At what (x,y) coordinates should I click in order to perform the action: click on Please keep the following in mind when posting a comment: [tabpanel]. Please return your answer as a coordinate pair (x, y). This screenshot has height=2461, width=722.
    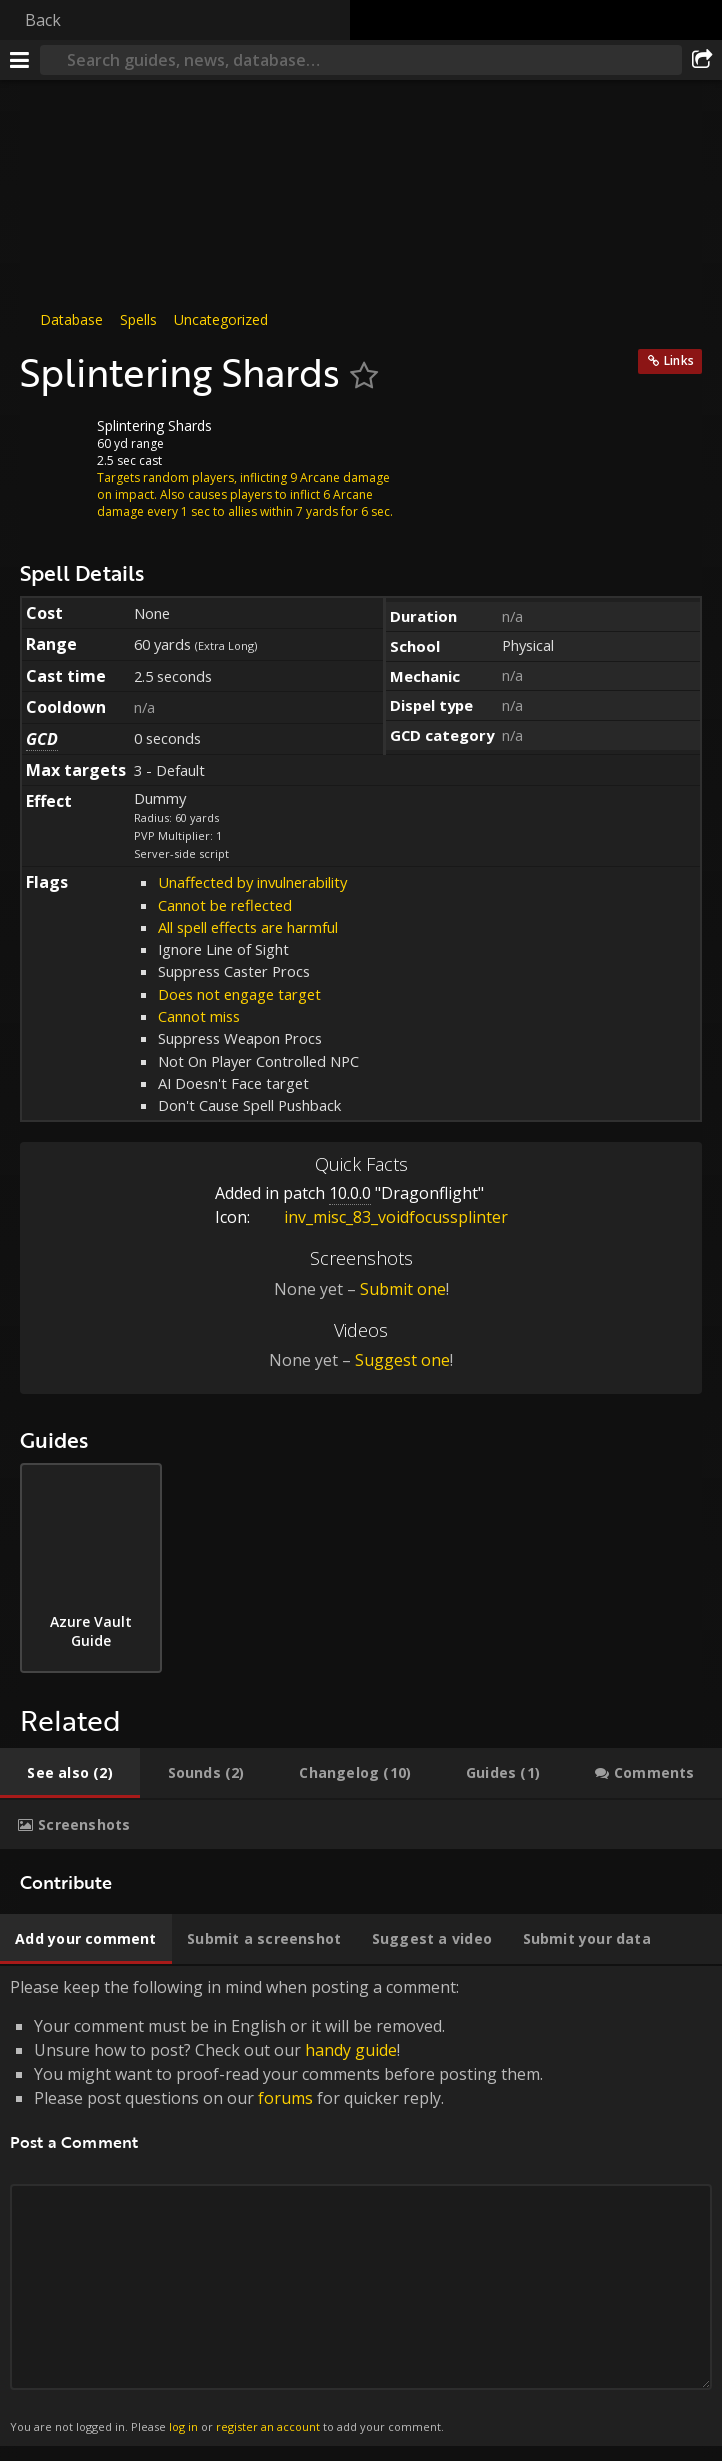
    Looking at the image, I should click on (361, 2206).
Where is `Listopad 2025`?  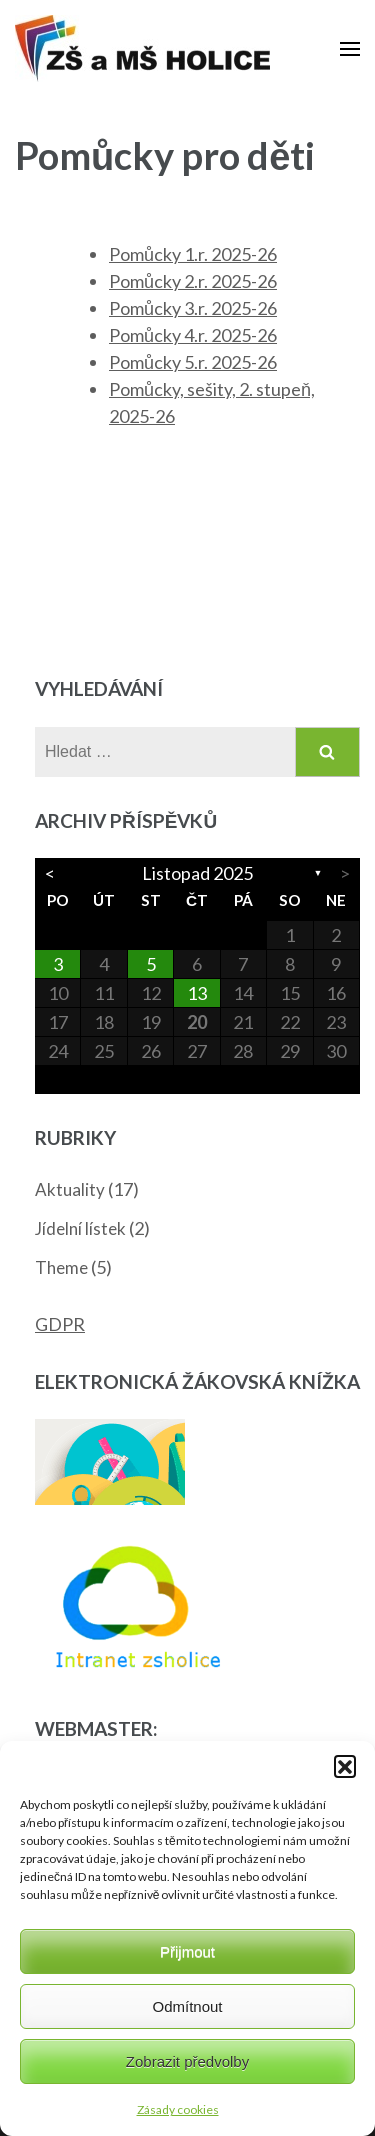
Listopad 2025 is located at coordinates (197, 873).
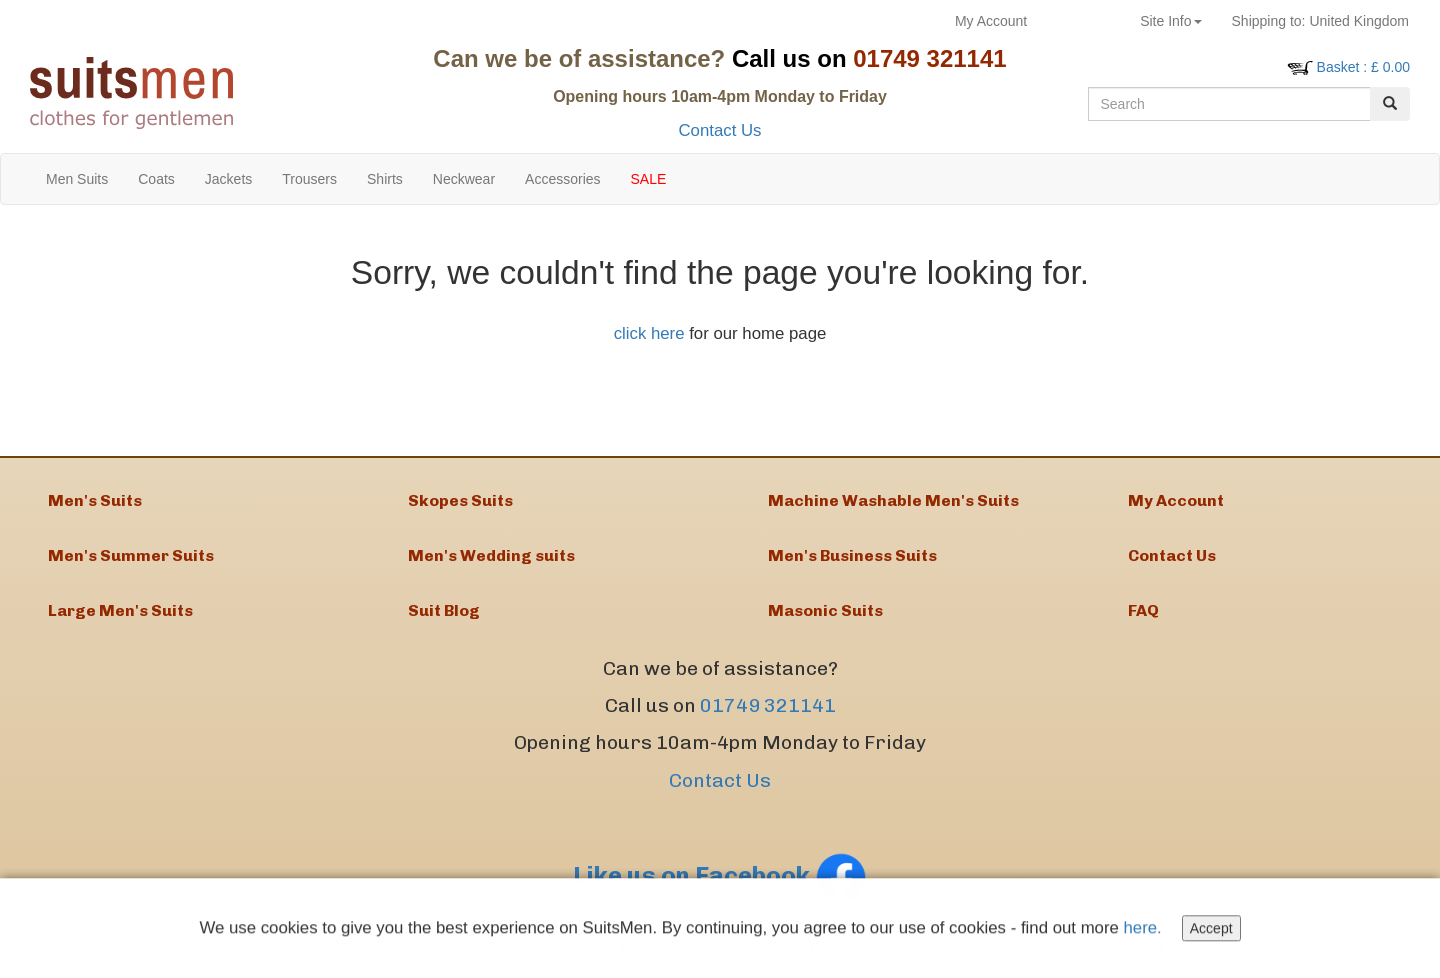 Image resolution: width=1440 pixels, height=978 pixels. Describe the element at coordinates (719, 130) in the screenshot. I see `Contact Us` at that location.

→ **Exercise goal**: Give back every record exactly. Omit the pictures.

→ **Answer space**:
At what (x,y) coordinates should I click in order to perform the action: click on Please keep the following in mind when posting a comment: [tabpanel]. Please return your answer as a coordinate pair (x, y). This screenshot has height=2461, width=722.
    Looking at the image, I should click on (361, 2206).
Where is `Listopad 2025`?  
Listopad 2025 is located at coordinates (197, 873).
 Image resolution: width=1440 pixels, height=978 pixels. Describe the element at coordinates (719, 130) in the screenshot. I see `Contact Us` at that location.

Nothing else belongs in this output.